What the task requires
Count the lines in the records beneath this task that contain the string "Tandlæge", then give the count by itself.

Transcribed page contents

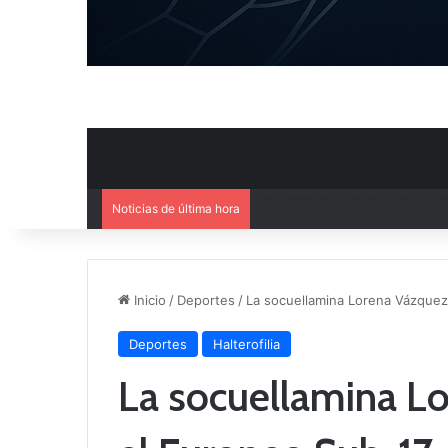
Noticias de última hora
El CB Villarrobledo y el CB Cri
Inicio
/
Deportes
/
La socuellamina Lorena Vázquez
Deportes
Halterofilia
La socuellamina L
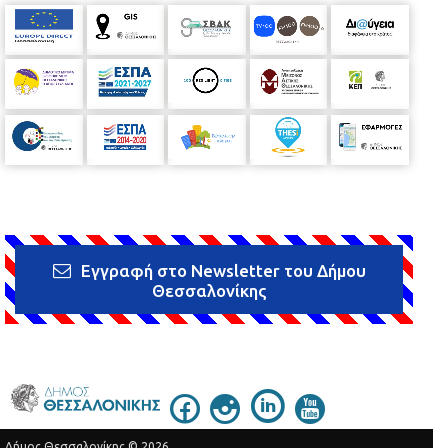
Εγγραφή στο Newsletter του Δήμου
Θεσσαλονίκης
Δήμος Θεσσαλονίκης © 2026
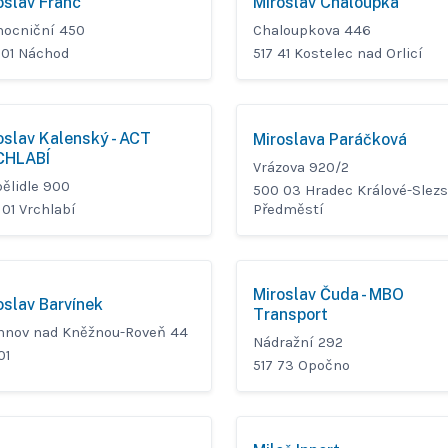
oslav Franc
Miroslav Chaloupka
ocniční 450
Chaloupkova 446
 01 Náchod
517 41 Kostelec nad Orlicí
oslav Kalenský - ACT
Miroslava Paráčková
CHLABÍ
Vrázova 920/2
ělidle 900
500 03 Hradec Králové-Slez
Předměstí
01 Vrchlabí
Miroslav Čuda - MBO
oslav Barvínek
Transport
hnov nad Kněžnou-Roveň 44
Nádražní 292
01
517 73 Opočno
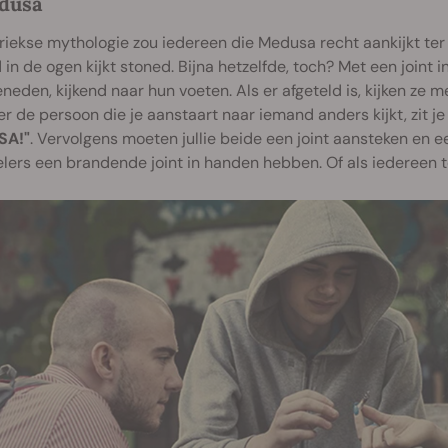
dusa
riekse mythologie zou iedereen die Medusa recht aankijkt ter p
in de ogen kijkt stoned. Bijna hetzelfde, toch? Met een joint
neden, kijkend naar hun voeten. Als er afgeteld is, kijken ze
 de persoon die je aanstaart naar iemand anders kijkt, zit j
SA!"
. Vervolgens moeten jullie beide een joint aansteken en e
elers een brandende joint in handen hebben. Of als iedereen 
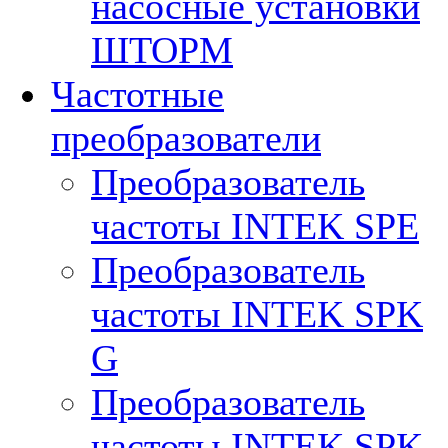
насосные установки
ШТОРМ
Частотные
преобразователи
Преобразователь
частоты INTEK SPE
Преобразователь
частоты INTEK SPK
G
Преобразователь
частоты INTEK SPK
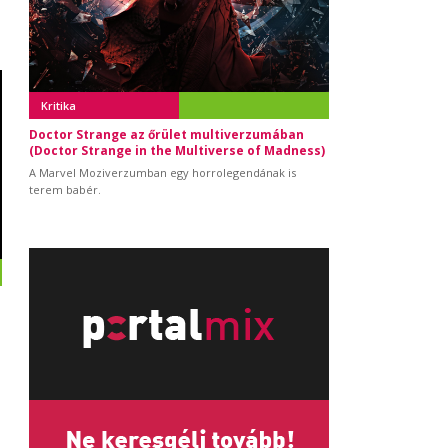
Kritika
Doctor Strange az őrület multiverzumában
(Doctor Strange in the Multiverse of Madness)
A Marvel Moziverzumban egy horrolegendának is
terem babér.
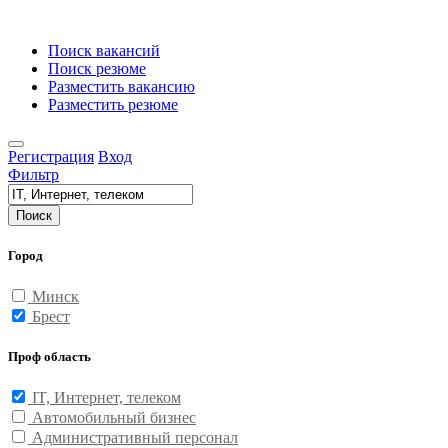
Поиск вакансий
Поиск резюме
Разместить вакансию
Разместить резюме
Регистрация
Вход
Фильтр
Поиск
Город
Минск
Брест
Проф область
IT, Интернет, телеком
Автомобильный бизнес
Административный персонал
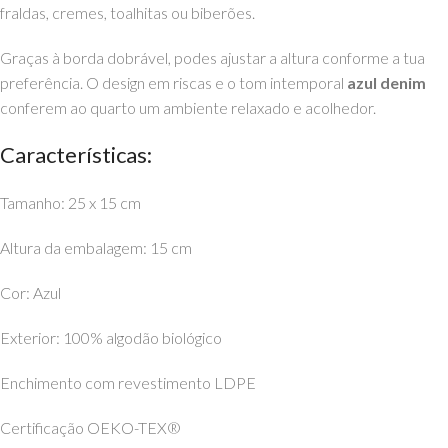
fraldas, cremes, toalhitas ou biberões.
Graças à borda dobrável, podes ajustar a altura conforme a tua
preferência. O design em riscas e o tom intemporal
azul denim
conferem ao quarto um ambiente relaxado e acolhedor.
Características:
Tamanho: 25 x 15 cm
Altura da embalagem: 15 cm
Cor: Azul
Exterior: 100% algodão biológico
Enchimento com revestimento LDPE
Certificação OEKO-TEX®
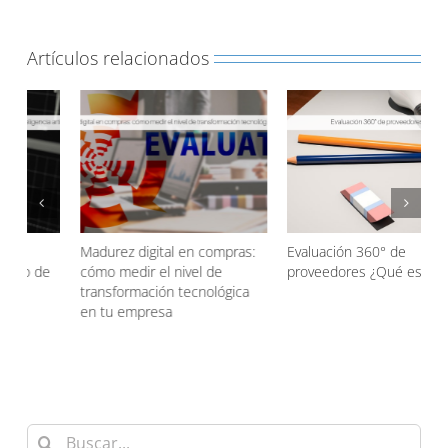
Artículos relacionados
Evaluación 360° de
Agentic AI en las compras
proveedores ¿Qué es?
¿Qué es?
d
Buscar:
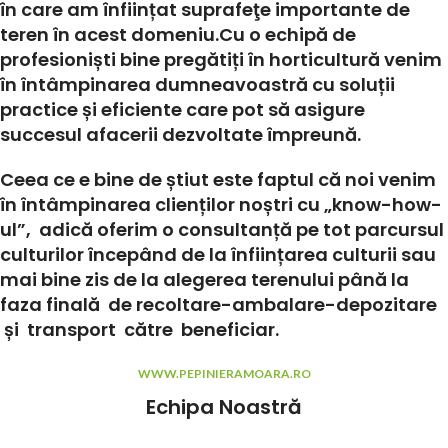
în care am înființat suprafeţe importante de
teren în acest domeniu.Cu o echipă de
profesioniști bine pregătiți în horticultură venim
în întâmpinarea dumneavoastră cu soluții
practice și eficiente care pot să asigure
succesul afacerii dezvoltate împreună.
Ceea ce e bine de știut este faptul că noi venim
în întâmpinarea clienților noștri cu „know-how-
ul”, adică oferim o consultanță pe tot parcursul
culturilor începând de la înființarea culturii sau
mai bine zis de la alegerea terenului până la
faza finală de recoltare-ambalare-depozitare
și transport către beneficiar.
WWW.PEPINIERAMOARA.RO
Echipa Noastră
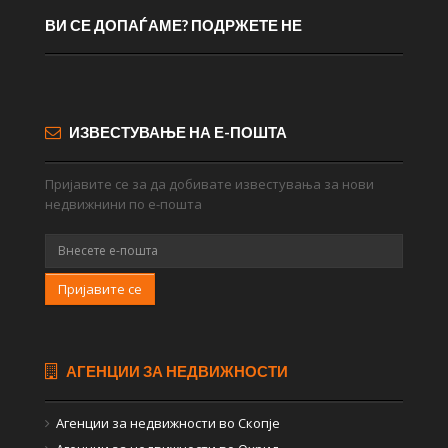
ВИ СЕ ДОПАЃАМЕ? ПОДРЖЕТЕ НЕ
ИЗВЕСТУВАЊЕ НА Е-ПОШТА
Пријавите се за да добивате известувања за нови
недвижнини по е-пошта
Пријавите се
АГЕНЦИИ ЗА НЕДВИЖНОСТИ
Агенции за недвижности во Скопје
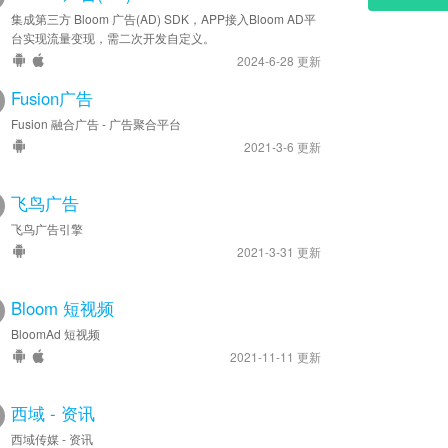
集成第三方 Bloom 广告(AD) SDK，APP接入Bloom AD平
台实现流量变现，需二次开发自定义。
2024-6-28 更新
Fusion广告
Fusion 融合广告 - 广告聚合平台
2021-3-6 更新
飞鸟广告
飞鸟广告引擎
2021-3-31 更新
Bloom 短视频
BloomAd 短视频
2021-11-11 更新
西域 - 资讯
西域传媒 - 资讯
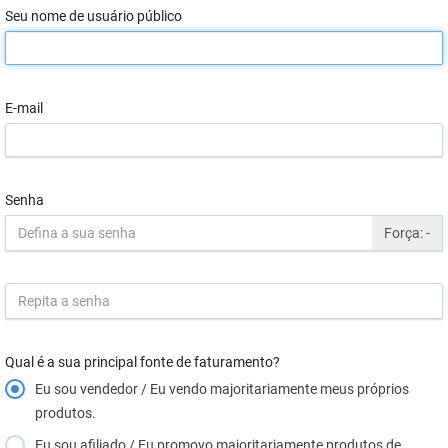
Seu nome de usuário público
E-mail
Senha
Força:
-
Qual é a sua principal fonte de faturamento?
Eu sou vendedor / Eu vendo majoritariamente meus próprios
produtos.
Eu sou afiliado / Eu promovo majoritariamente produtos de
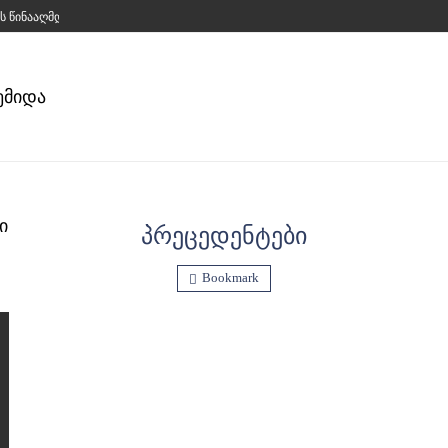
Ს ᲬᲘᲜᲐᲐᲦᲛᲓᲔᲒ: ᲠᲝᲒᲝᲠ ᲓᲐᲐᲛᲡᲮᲕᲠᲘᲐ ᲗᲑᲘᲚᲘᲡᲘᲡ ᲛᲔᲠᲗᲐᲜ...
ᲔᲛᲘᲓᲐ
Ი
ᲞᲠᲔᲪᲔᲓᲔᲜᲢᲔᲑᲘ
Bookmark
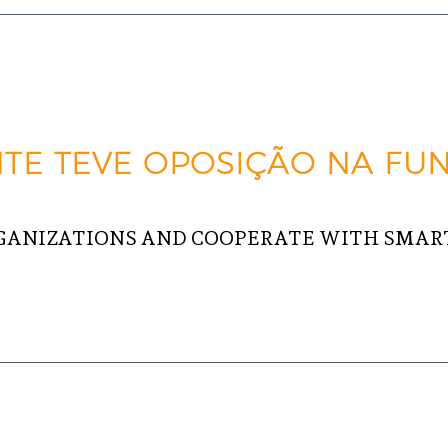
TE TEVE OPOSIÇÃO NA FUN
GANIZATIONS AND COOPERATE WITH SMART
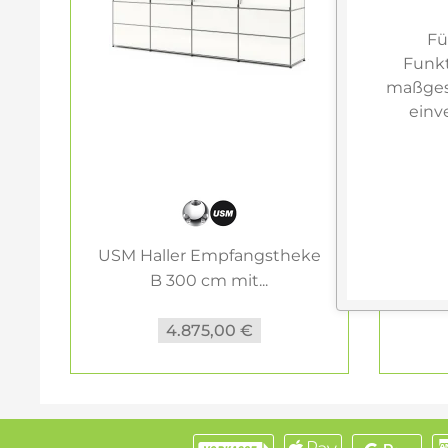
Fü
Funkt
maßgesc
einv
USM Haller Empfangstheke
USM 
B 300 cm mit...
4.875,00 €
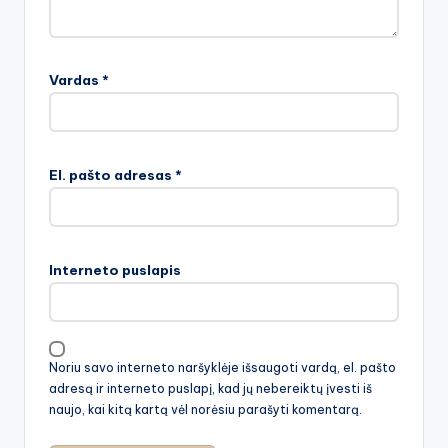
Vardas
*
El. pašto adresas
*
Interneto puslapis
Noriu savo interneto naršyklėje išsaugoti vardą, el. pašto
adresą ir interneto puslapį, kad jų nebereiktų įvesti iš
naujo, kai kitą kartą vėl norėsiu parašyti komentarą.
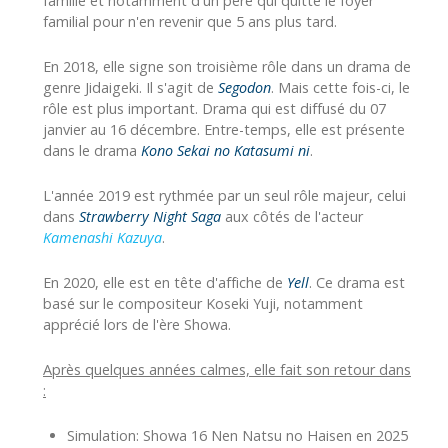
famille et notamment d'un père qui quitte le foyer
familial pour n'en revenir que 5 ans plus tard.
En 2018, elle signe son troisième rôle dans un drama de
genre Jidaigeki. Il s'agit de
Segodon
. Mais cette fois-ci, le
rôle est plus important. Drama qui est diffusé du 07
janvier au 16 décembre. Entre-temps, elle est présente
dans le drama
Kono Sekai no Katasumi ni
.
L'année 2019 est rythmée par un seul rôle majeur, celui
dans
Strawberry Night Saga
aux côtés de l'acteur
Kamenashi Kazuya
.
En 2020, elle est en tête d'affiche de
Yell
. Ce drama est
basé sur le compositeur Koseki Yuji, notamment
apprécié lors de l'ère Showa.
Après quelques années calmes, elle fait son retour dans
:
Simulation: Showa 16 Nen Natsu no Haisen en 2025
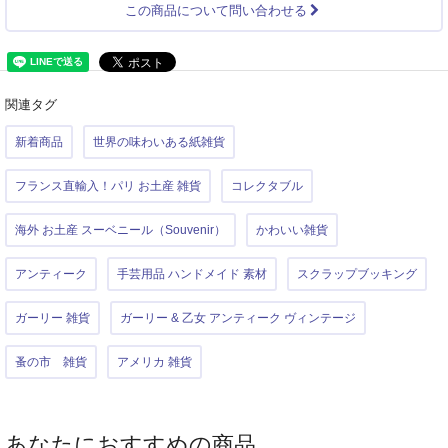
この商品について問い合わせる
関連タグ
新着商品
世界の味わいある紙雑貨
フランス直輸入！パリ お土産 雑貨
コレクタブル
海外 お土産 スーベニール（Souvenir）
かわいい雑貨
アンティーク
手芸用品 ハンドメイド 素材
スクラップブッキング
ガーリー 雑貨
ガーリー & 乙女 アンティーク ヴィンテージ
蚤の市 雑貨
アメリカ 雑貨
あなたにおすすめの商品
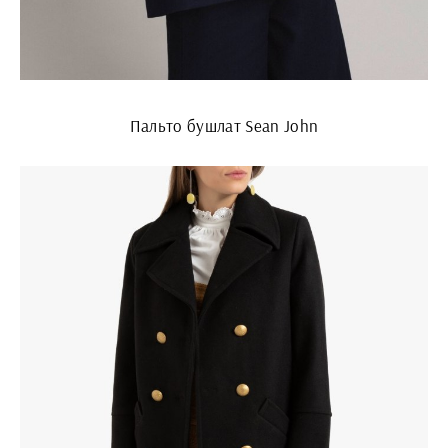
Пальто бушлат Sean John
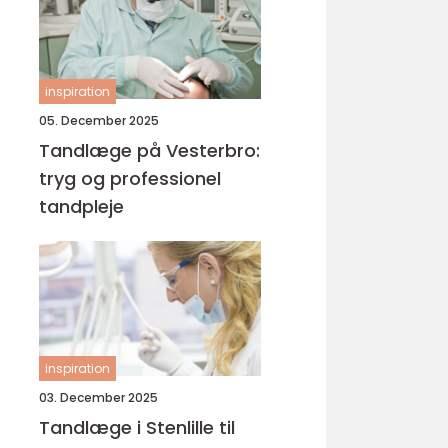
inspiration
05. December 2025
Tandlæge på Vesterbro:
tryg og professionel
tandpleje
inspiration
03. December 2025
Tandlæge i Stenlille til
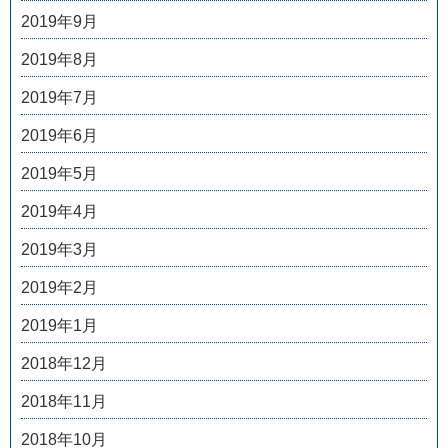
2019年9月
2019年8月
2019年7月
2019年6月
2019年5月
2019年4月
2019年3月
2019年2月
2019年1月
2018年12月
2018年11月
2018年10月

Exercise answer
2